Despite the tremendous focus on cybersecurity, this increase in attacks has delivered. A new report from cybersecurity firm Kaspersky reveals that most key decision-makers would still like to be more proactive about cybersecurity, if only they knew just how to do so.

"Companies say the biggest obstacles to ensuring an adequate cyber protection strategy are a lack of resources and expertise internally, and, externally, the number of regulations they’re required to comply with," the report says. "These issues, coupled with the fact that traditional endpoint protection is rarely enough today to detect threats early and enable us to react accordingly, mean it becomes harder to ensure the protection of critical business assets."

Responding to the threat

Being able to respond to the changing threat landscape successfully is increasingly important. Indeed, Gartner argues that by 2024, CEOs will increasingly be held personally responsible for any cybersecurity incidents in their firms. This is especially prescient as nearly 70% of decision-makers reported that they felt concerned about falling prey to cybercriminals. This concern was pretty consistent regardless of the size of the business.

This should perhaps not be that surprising, given that 82% of respondents said that they had already experienced at least one cyberattack. Interestingly, whereas historically most of the responsibility and emphasis for cyber defense has rested on the firms themselves, many of the respondents said that they thought law enforcement agencies should be doing much more to protect them.

"When we are victims of theft in real life, the police usually come to our rescue," the authors say. "This is because we are protected by laws and rules that regulate all areas of our lives, protecting both individuals and companies from crime."

However, this doesn't tend to be the case for cybercrime, with 60% of respondents saying that they didn't receive the same level of support from the police when they were victims of cybercrime as they have when they have been victims of real-life crimes.

Lack of help

While the likes of GDPR provide a degree of protection for the personal data of individuals, most of the responsibility is placed on the shoulders of the organizations that hold that data.

This creates the situation whereby cybercriminals are increasingly looking for ways to access that data, and regulations make companies responsible when they're successful.

“There’s little wonder that 56% of the business decision-makers surveyed criticized the state support for companies in their country, saying their government provides inadequate backing or assistance to organizations impacted by cybercrime," the authors explain.

The report reveals that the majority of respondents would like to see the same level of police protection, and indeed punishment, provided for cybercrimes as we see for other types of criminal activity. Similar numbers feel it is grossly unfair that they are personally responsible and liable for any cyberattacks at their own company.

This lack of societal support is largely reflected by a perceived lack of support internally as well, with around 60% of respondents saying they didn't feel they had sufficient resources to adequately protect against cyber attacks.

A global problem

Of course, the global nature of cybercrime exacerbates the problems national law enforcement agencies face when trying to get to grips with cyber attacks.
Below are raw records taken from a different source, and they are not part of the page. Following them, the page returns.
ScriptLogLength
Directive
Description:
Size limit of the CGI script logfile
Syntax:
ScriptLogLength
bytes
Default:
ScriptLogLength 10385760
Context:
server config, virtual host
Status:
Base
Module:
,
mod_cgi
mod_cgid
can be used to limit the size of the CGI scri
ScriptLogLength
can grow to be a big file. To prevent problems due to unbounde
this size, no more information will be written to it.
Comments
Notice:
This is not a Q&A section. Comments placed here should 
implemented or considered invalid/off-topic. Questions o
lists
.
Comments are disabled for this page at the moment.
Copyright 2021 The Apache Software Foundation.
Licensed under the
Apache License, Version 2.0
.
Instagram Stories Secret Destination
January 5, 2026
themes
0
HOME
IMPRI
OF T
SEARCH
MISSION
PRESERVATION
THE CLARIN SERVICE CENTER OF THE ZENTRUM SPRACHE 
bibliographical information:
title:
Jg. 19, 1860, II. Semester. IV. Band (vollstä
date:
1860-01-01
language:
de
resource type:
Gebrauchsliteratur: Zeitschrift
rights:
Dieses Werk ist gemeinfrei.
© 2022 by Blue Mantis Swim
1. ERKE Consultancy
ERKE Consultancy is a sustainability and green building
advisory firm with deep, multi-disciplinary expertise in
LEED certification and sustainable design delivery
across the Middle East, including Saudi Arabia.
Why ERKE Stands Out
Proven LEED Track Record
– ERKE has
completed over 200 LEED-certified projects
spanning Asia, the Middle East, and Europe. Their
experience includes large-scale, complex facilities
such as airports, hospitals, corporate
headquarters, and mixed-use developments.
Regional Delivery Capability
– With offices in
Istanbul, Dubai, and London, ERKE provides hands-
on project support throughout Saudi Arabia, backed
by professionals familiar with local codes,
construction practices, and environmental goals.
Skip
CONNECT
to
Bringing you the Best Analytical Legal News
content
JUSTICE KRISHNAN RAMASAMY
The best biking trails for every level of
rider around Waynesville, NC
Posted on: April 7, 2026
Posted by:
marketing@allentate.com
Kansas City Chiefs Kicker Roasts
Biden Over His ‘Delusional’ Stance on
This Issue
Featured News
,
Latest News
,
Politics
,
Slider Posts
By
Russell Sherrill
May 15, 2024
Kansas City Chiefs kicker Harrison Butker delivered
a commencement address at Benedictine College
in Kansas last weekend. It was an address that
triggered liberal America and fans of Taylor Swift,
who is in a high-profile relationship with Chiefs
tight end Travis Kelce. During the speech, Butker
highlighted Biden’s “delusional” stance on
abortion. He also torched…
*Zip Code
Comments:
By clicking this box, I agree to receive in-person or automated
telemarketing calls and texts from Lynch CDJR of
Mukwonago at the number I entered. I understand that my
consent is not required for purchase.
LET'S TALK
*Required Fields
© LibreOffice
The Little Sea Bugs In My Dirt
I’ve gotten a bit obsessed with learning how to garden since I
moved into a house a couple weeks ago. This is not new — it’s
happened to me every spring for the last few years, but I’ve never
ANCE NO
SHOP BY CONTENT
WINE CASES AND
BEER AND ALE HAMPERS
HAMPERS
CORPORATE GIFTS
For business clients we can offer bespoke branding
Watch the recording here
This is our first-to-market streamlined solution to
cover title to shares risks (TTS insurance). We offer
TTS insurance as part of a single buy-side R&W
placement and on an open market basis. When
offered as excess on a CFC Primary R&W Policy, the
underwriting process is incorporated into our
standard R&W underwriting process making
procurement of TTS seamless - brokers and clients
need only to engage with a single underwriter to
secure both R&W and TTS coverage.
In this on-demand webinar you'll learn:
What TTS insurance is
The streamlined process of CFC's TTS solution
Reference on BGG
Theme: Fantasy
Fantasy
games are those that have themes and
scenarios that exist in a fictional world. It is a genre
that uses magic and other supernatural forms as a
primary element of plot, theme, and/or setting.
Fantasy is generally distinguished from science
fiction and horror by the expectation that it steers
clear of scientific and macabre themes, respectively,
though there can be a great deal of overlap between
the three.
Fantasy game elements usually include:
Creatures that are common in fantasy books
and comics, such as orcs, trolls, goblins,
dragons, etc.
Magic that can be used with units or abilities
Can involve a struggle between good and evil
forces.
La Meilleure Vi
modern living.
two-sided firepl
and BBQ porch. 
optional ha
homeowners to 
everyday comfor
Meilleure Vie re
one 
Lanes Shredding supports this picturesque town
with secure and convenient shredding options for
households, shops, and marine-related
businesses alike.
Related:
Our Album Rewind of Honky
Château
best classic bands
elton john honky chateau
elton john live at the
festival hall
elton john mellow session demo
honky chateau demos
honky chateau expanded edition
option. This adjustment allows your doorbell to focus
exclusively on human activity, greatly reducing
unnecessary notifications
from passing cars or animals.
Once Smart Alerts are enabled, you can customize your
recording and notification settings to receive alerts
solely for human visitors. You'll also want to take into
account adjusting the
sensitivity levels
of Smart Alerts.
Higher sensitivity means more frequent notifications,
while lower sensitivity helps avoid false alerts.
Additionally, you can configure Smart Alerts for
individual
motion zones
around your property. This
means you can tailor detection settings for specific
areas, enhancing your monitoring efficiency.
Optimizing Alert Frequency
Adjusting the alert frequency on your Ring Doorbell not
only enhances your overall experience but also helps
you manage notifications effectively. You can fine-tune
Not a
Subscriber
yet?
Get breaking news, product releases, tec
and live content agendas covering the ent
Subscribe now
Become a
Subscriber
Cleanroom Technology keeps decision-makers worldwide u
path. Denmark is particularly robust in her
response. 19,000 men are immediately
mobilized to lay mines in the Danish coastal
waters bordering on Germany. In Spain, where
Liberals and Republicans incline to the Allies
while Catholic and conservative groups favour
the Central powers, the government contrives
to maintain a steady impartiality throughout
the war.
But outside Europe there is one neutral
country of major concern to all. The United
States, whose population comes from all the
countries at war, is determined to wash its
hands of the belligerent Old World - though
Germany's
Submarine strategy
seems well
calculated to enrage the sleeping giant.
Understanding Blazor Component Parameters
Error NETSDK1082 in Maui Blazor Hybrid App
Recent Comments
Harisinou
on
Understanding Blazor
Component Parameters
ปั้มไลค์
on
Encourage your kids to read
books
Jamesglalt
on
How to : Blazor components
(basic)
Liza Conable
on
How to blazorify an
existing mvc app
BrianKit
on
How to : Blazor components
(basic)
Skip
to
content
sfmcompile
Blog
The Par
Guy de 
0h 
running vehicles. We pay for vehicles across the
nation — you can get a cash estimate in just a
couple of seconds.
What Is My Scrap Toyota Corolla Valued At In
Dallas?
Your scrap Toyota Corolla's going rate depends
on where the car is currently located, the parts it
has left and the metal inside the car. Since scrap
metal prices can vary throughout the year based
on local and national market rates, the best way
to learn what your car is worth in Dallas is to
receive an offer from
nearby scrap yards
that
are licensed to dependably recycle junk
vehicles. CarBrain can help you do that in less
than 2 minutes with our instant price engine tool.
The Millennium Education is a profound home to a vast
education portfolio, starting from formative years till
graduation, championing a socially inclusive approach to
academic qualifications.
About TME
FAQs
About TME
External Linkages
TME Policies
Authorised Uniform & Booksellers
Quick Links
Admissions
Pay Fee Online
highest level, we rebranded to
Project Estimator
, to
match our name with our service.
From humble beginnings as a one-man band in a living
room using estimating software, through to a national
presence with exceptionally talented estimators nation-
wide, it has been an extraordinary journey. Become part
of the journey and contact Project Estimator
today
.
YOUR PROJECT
INTERPOL has attempted to overcome these challenges by creating its Global Cybercrime Programme in 2015.

Last year, the agency called upon law enforcement agencies to work more effectively together to tackle the growing ransomware problem. They argued that the more effectively agencies can share information, both on possible and actual attacks, the more effectively criminals will be brought to justice.

Cybercrime is currently a hugely underreported issue, with data from the UK suggesting that just 1.7% of all estimated attacks were reported to authorities during 2020. This obviously limits the ability of the police to do anything about it, but with the Kaspersky data suggesting a lack of confidence among companies in the ability of police to do anything meaningful, it's something of a catch 22 scenario.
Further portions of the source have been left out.